Having grown up in New York, K remembers this happening.
The second to last page shows an illustration of the New York skyline without the towers and simply reads,
"Now the towers are gone."
The Mayor became distressed.
"Why? Why are they gone, Mommy?" he asked in a wavering voice.
((How am I going to explain this one?? I wondered.))
I told him that airplanes crashed into the towers and that the buildings caught fire and burned to the ground.
(I thought that was taking it far enough for a three year old.)
His brow wrinkled and his fingertips brushed against the picture of the sky where the towers should have been.
I lost him to his thoughts for a moment.
"Mommy," he asked, "did this happen when I was still a dream?"
"Why was I just a dream then?"
"Before you were born you were part of the sky.

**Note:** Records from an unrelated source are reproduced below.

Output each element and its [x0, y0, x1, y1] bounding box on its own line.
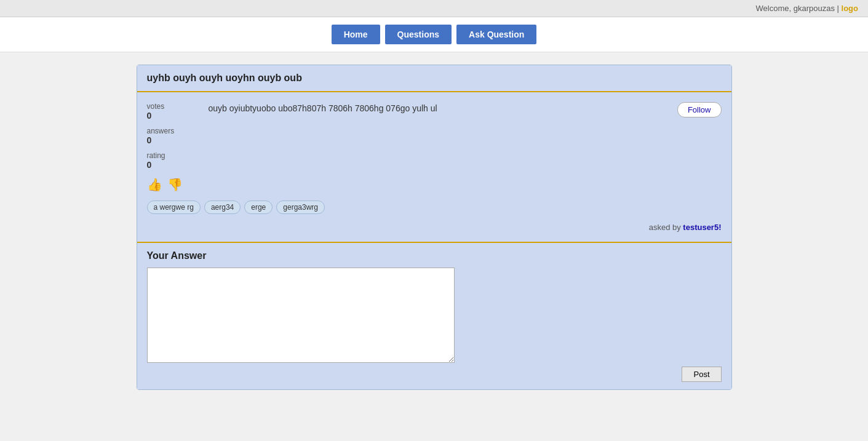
username: testuser5 [683, 223, 719, 232]
question-text: ouyb oyiubtyuobo ubo87h807h 7806h 7806hg… [209, 102, 665, 115]
answers-value: 0 [147, 135, 196, 145]
thumbs-row: 👍 👎 [147, 177, 722, 192]
ask-question-button[interactable]: Ask Question [456, 25, 536, 44]
tag[interactable]: aerg34 [204, 201, 241, 214]
votes-label: votes [147, 102, 196, 111]
logo-link[interactable]: logo [842, 4, 858, 13]
nav-bar: Home Questions Ask Question [0, 17, 868, 52]
asked-by-row: asked by testuser5! [147, 223, 722, 232]
question-title: uyhb ouyh ouyh uoyhn ouyb oub [137, 65, 731, 92]
rating-label: rating [147, 151, 196, 160]
votes-value: 0 [147, 111, 196, 121]
answer-textarea[interactable] [147, 268, 455, 363]
your-answer-title: Your Answer [147, 250, 722, 261]
questions-button[interactable]: Questions [385, 25, 452, 44]
question-meta-row: votes 0 answers 0 rating 0 ouyb oyiubtyu… [147, 102, 722, 170]
post-btn-wrapper: Post [414, 367, 722, 382]
tags-row: a wergwe rgaerg34ergegerga3wrg [147, 201, 722, 214]
main-content: uyhb ouyh ouyh uoyhn ouyb oub votes 0 an… [127, 65, 742, 390]
post-button[interactable]: Post [682, 367, 721, 382]
thumbs-up-icon[interactable]: 👍 [147, 177, 162, 192]
question-body: votes 0 answers 0 rating 0 ouyb oyiubtyu… [137, 92, 731, 242]
welcome-text: Welcome, gkarpouzas | [756, 4, 839, 13]
username-suffix: ! [719, 223, 721, 232]
rating-value: 0 [147, 160, 196, 170]
username-link[interactable]: testuser5! [683, 223, 721, 232]
tag[interactable]: erge [244, 201, 273, 214]
tag[interactable]: a wergwe rg [147, 201, 201, 214]
tag[interactable]: gerga3wrg [276, 201, 325, 214]
top-bar: Welcome, gkarpouzas | logo [0, 0, 868, 17]
answers-label: answers [147, 127, 196, 135]
thumbs-down-icon[interactable]: 👎 [167, 177, 183, 192]
asked-by-prefix: asked by [649, 223, 681, 232]
home-button[interactable]: Home [332, 25, 380, 44]
your-answer-section: Your Answer Post [137, 242, 731, 389]
follow-button[interactable]: Follow [677, 102, 722, 117]
follow-section: Follow [677, 102, 722, 117]
question-card: uyhb ouyh ouyh uoyhn ouyb oub votes 0 an… [137, 65, 732, 390]
vote-section: votes 0 answers 0 rating 0 [147, 102, 196, 170]
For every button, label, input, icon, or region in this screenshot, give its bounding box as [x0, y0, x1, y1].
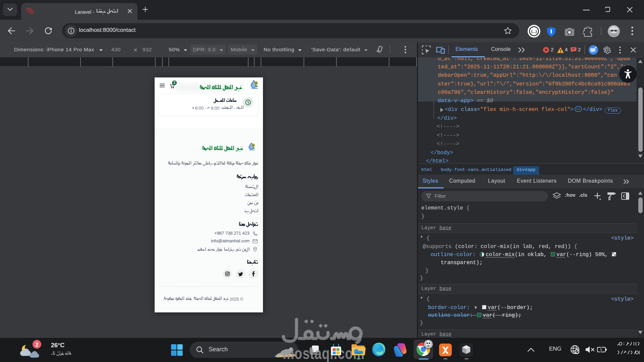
svg-text:{...}: {...} — [531, 29, 537, 34]
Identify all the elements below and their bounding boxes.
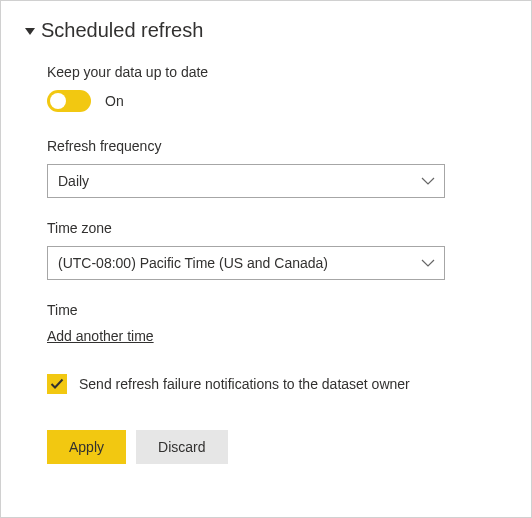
keep-up-to-date-toggle[interactable] [47, 90, 91, 112]
section-title: Scheduled refresh [41, 19, 203, 42]
section-header[interactable]: Scheduled refresh [25, 19, 507, 42]
apply-button[interactable]: Apply [47, 430, 126, 464]
time-label: Time [47, 302, 507, 318]
add-another-time-link[interactable]: Add another time [47, 328, 154, 344]
toggle-knob [50, 93, 66, 109]
collapse-caret-icon [25, 28, 35, 35]
discard-button[interactable]: Discard [136, 430, 227, 464]
refresh-frequency-label: Refresh frequency [47, 138, 507, 154]
notify-owner-label: Send refresh failure notifications to th… [79, 376, 410, 392]
checkmark-icon [50, 378, 64, 390]
toggle-state-label: On [105, 93, 124, 109]
time-zone-label: Time zone [47, 220, 507, 236]
refresh-frequency-select[interactable]: Daily [47, 164, 445, 198]
notify-owner-checkbox[interactable] [47, 374, 67, 394]
scheduled-refresh-panel: Scheduled refresh Keep your data up to d… [0, 0, 532, 518]
time-zone-select[interactable]: (UTC-08:00) Pacific Time (US and Canada) [47, 246, 445, 280]
keep-up-to-date-label: Keep your data up to date [47, 64, 507, 80]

You were made of wind and rain and sunshine," I told him.A smile spread slowly across his face.
"Do you know what would happen if I kept my sunshine up in the rain?"
"What?" I asked.
According to the Talmud, an angel teaches an unborn baby all the wisdom of the universe.
Just before birth the angel touches the baby between the upper lip and the nose and the child forgets all that was taught.
The angel's touch keeps the secrets of heaven safe and leaves the groove we wear above our upper lips.
I like that idea... but I don't always believe the baby forgets everything right away.
Surely it must take some time to forget all that redemption.